__Exercise instructions__:
The lines you should transcribe are those from the one containing "Segment: pancreas. Return" to the end of the listing below, exactly, with pictures left out.
*** Opening Material provided ***
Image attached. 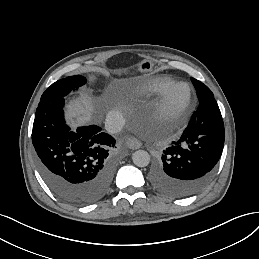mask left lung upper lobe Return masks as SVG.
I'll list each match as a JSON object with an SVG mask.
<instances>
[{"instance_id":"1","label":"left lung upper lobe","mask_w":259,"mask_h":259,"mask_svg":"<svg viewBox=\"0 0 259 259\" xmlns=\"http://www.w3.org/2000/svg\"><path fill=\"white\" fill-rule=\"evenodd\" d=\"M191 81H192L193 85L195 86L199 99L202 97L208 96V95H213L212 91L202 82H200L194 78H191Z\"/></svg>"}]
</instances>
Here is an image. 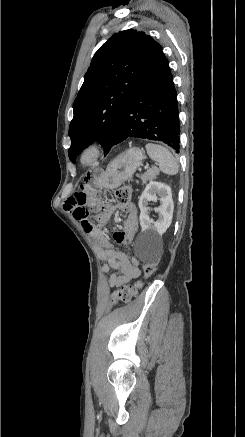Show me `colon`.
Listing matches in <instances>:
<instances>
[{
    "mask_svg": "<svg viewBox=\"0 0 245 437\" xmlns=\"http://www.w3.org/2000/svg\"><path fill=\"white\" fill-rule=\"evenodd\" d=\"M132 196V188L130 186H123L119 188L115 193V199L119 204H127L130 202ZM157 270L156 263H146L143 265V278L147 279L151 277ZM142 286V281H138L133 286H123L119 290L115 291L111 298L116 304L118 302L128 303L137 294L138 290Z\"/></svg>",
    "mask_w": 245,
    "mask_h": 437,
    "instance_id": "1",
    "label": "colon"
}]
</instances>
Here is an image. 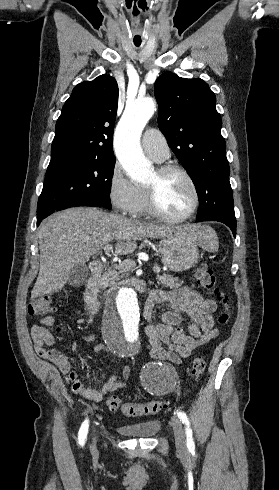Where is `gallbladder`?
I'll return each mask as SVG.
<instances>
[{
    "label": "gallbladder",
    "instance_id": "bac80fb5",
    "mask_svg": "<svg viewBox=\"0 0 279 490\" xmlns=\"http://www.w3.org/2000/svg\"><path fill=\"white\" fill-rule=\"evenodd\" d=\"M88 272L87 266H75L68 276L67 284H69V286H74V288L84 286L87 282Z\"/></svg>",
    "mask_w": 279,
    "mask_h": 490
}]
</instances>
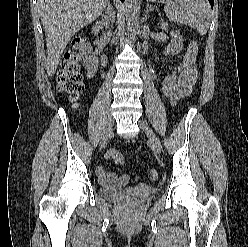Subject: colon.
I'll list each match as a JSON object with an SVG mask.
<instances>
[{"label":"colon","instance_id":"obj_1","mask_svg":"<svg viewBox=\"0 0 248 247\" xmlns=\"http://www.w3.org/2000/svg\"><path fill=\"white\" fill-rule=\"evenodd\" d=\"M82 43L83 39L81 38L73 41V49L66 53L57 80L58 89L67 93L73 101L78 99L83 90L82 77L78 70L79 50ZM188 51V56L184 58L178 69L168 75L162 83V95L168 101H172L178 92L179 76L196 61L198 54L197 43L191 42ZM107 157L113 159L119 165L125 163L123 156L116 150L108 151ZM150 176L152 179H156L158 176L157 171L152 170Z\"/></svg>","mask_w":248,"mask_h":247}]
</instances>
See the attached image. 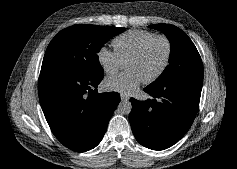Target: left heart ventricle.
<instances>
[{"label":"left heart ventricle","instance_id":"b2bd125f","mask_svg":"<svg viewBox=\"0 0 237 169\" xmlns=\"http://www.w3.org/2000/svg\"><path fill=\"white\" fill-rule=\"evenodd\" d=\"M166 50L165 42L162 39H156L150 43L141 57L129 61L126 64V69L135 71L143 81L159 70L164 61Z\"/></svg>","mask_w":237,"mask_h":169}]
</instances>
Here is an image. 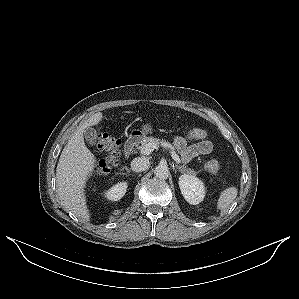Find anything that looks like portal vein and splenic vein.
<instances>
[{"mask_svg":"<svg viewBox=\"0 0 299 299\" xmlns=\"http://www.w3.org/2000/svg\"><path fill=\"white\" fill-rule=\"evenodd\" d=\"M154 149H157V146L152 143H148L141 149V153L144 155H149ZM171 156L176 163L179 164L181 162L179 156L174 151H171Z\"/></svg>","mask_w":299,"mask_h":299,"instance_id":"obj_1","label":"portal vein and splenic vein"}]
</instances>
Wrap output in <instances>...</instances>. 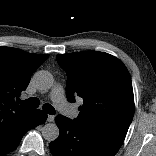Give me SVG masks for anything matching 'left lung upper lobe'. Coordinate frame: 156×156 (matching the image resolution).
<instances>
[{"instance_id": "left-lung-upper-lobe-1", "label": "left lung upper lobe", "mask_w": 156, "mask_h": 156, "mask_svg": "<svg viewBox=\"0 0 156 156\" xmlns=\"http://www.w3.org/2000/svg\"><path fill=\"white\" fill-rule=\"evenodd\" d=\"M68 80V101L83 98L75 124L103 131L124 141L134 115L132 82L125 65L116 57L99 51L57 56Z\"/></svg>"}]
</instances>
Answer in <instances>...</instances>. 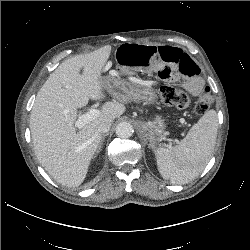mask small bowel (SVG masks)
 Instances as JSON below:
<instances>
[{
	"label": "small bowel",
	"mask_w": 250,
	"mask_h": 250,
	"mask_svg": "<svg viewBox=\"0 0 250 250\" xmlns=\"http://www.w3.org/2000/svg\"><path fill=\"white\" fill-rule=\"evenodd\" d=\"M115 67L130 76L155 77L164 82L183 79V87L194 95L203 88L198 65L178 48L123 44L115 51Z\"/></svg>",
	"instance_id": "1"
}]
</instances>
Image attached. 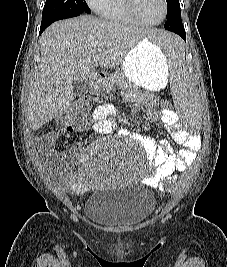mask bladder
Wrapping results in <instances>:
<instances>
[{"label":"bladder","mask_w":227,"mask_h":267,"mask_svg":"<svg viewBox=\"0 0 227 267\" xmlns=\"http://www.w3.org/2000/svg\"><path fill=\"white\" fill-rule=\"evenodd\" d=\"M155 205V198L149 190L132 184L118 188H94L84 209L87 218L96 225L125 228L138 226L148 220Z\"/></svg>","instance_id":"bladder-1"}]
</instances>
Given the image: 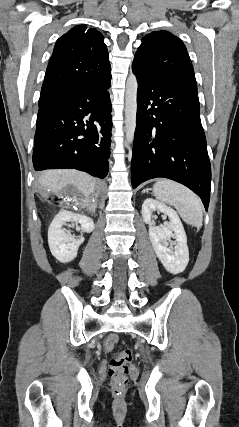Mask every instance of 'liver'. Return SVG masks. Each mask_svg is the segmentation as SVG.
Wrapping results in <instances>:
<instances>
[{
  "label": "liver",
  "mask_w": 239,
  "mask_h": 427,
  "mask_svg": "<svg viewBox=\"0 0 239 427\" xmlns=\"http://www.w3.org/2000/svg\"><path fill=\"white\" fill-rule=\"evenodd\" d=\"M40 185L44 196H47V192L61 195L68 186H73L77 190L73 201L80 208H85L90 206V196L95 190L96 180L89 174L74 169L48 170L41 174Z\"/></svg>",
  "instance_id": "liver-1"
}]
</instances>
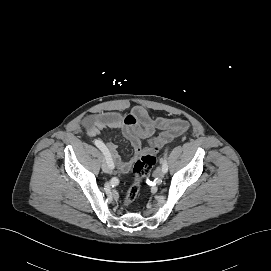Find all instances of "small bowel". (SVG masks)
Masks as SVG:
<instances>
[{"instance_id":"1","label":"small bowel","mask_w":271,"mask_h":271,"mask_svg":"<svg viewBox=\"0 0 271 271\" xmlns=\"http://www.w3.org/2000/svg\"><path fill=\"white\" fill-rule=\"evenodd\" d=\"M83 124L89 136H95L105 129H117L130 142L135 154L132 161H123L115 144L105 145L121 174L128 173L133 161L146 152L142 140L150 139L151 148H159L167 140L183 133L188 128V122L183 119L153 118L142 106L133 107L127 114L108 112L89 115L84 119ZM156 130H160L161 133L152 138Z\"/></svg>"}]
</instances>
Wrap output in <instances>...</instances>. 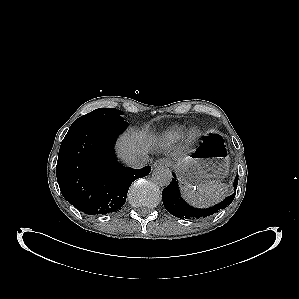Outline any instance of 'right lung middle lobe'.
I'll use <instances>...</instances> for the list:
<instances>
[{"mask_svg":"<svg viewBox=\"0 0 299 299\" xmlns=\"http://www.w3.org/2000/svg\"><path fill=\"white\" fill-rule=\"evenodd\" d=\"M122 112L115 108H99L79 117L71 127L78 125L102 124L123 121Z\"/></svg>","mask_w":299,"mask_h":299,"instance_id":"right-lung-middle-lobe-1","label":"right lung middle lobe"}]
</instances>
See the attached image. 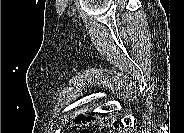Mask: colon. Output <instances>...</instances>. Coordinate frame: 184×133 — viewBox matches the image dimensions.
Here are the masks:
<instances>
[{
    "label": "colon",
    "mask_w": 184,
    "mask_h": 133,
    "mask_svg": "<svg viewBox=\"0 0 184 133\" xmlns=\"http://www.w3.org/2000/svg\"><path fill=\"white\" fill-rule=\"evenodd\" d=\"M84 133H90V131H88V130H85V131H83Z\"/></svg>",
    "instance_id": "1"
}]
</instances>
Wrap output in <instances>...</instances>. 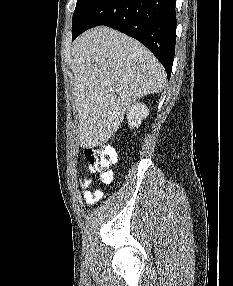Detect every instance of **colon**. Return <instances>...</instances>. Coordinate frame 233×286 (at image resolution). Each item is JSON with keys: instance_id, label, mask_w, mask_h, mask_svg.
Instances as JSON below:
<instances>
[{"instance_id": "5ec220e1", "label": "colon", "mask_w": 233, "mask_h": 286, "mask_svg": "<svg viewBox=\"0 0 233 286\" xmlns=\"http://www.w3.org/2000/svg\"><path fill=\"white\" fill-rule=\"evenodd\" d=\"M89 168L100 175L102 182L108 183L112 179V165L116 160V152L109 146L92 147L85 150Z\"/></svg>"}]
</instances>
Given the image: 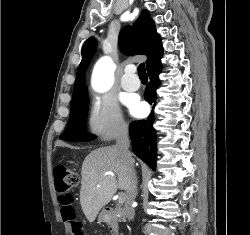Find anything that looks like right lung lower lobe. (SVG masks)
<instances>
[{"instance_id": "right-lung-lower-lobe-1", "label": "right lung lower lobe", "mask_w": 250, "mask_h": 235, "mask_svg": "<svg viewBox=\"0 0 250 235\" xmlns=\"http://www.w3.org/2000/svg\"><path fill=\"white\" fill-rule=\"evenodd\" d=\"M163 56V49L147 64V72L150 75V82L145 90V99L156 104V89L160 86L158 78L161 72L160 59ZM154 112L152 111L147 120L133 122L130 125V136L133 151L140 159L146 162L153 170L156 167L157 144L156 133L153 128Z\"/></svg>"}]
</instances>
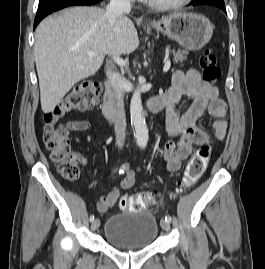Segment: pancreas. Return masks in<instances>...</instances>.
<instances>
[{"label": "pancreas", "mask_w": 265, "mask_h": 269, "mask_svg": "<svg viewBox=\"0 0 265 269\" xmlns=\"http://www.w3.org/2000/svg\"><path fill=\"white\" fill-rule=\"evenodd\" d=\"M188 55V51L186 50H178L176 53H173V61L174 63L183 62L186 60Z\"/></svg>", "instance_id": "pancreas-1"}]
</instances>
*** Closing Material provided ***
__Task answer__:
Segment: pancreas. Return masks in<instances>...</instances>.
<instances>
[{"label": "pancreas", "mask_w": 265, "mask_h": 269, "mask_svg": "<svg viewBox=\"0 0 265 269\" xmlns=\"http://www.w3.org/2000/svg\"><path fill=\"white\" fill-rule=\"evenodd\" d=\"M188 55V51L186 50H178L176 53H173V61L174 63L183 62L186 60Z\"/></svg>", "instance_id": "pancreas-1"}]
</instances>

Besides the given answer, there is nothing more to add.